## THE INPUT
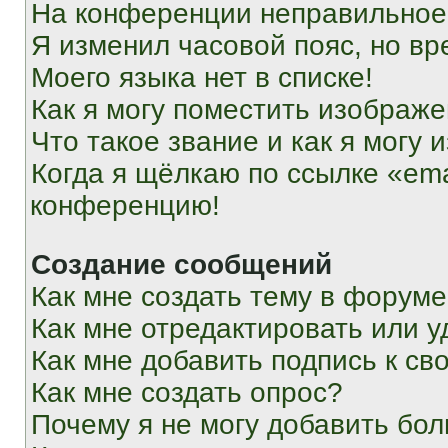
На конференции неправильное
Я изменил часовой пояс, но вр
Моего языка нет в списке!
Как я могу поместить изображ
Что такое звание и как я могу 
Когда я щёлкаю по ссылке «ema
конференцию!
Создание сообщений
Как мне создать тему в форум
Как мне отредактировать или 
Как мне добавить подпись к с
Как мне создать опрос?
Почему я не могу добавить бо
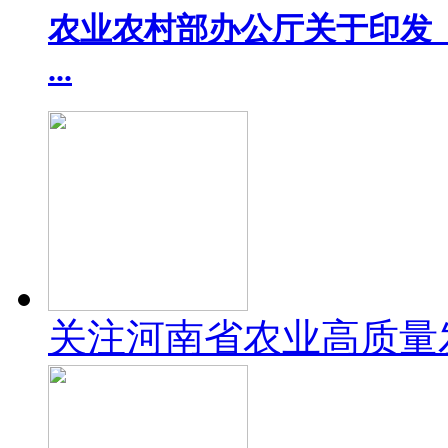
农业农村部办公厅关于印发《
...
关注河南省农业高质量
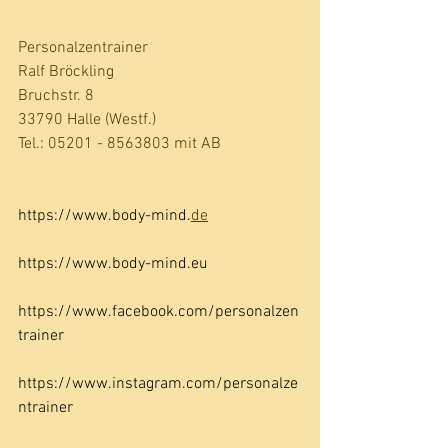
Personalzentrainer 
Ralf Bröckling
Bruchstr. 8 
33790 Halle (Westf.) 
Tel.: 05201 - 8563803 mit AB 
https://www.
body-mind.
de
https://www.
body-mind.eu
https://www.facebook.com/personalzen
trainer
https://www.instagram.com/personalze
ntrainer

## AIM OF THE EXERCISE
Each record above should be repeated exactly, please, without pictures.

## RESULT BELOW
На конференции неправильное
Я изменил часовой пояс, но вр
Моего языка нет в списке!
Как я могу поместить изображ
Что такое звание и как я могу 
Когда я щёлкаю по ссылке «ema
конференцию!
Создание сообщений
Как мне создать тему в форум
Как мне отредактировать или 
Как мне добавить подпись к с
Как мне создать опрос?
Почему я не могу добавить бо
农业农村部办公厅关于印发《
...
关注河南省农业高质量
Personalzentrainer 
Ralf Bröckling
Bruchstr. 8 
33790 Halle (Westf.) 
Tel.: 05201 - 8563803 mit AB 
https://www.
body-mind.
de
https://www.
body-mind.eu
https://www.facebook.com/personalzen
trainer
https://www.instagram.com/personalze
ntrainer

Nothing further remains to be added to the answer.